= Source material =
--- START ---

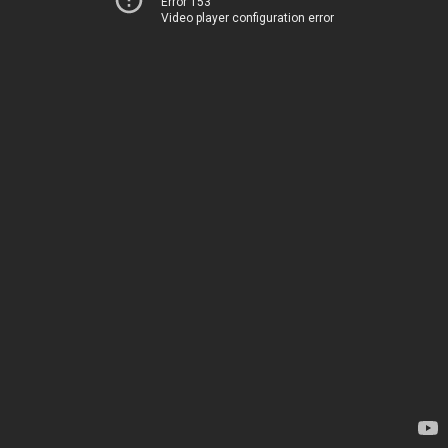
Error 153
Video player configuration error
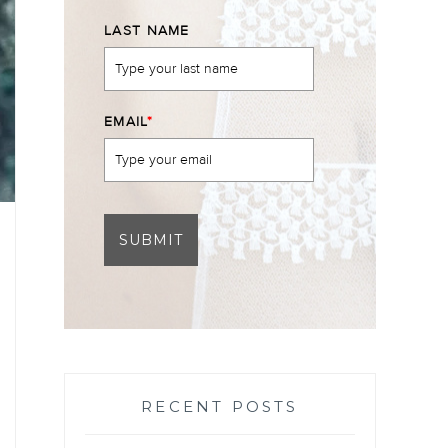
LAST NAME
EMAIL
*
SUBMIT
RECENT POSTS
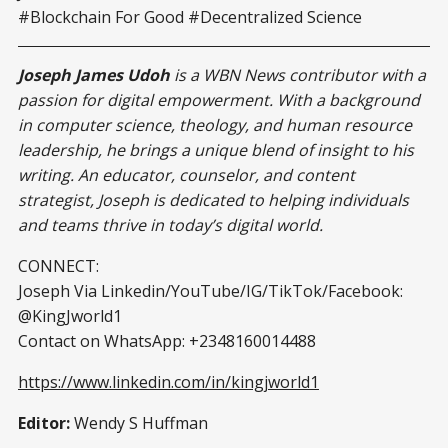
#Blockchain For Good #Decentralized Science
Joseph James Udoh
is a WBN News contributor with a
passion for digital empowerment. With a background
in computer science, theology, and human resource
leadership, he brings a unique blend of insight to his
writing. An educator, counselor, and content
strategist, Joseph is dedicated to helping individuals
and teams thrive in today’s digital world.
CONNECT:
Joseph Via Linkedin/YouTube/IG/TikTok/Facebook:
@KingJworld1
Contact on WhatsApp: +2348160014488
https://www.linkedin.com/in/kingjworld1
Editor:
Wendy S Huffman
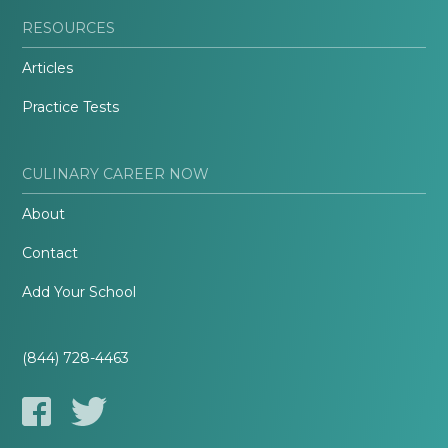
RESOURCES
Articles
Practice Tests
CULINARY CAREER NOW
About
Contact
Add Your School
(844) 728-4463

--- END ---

= Brief =
Which lines above run from the one containing "passion for digital" down to the one containing "strategist, Joseph is"? Repeat exactly those, both ends included, and nothing else.

= Output for this exercise =
passion for digital empowerment. With a background
in computer science, theology, and human resource
leadership, he brings a unique blend of insight to his
writing. An educator, counselor, and content
strategist, Joseph is dedicated to helping individuals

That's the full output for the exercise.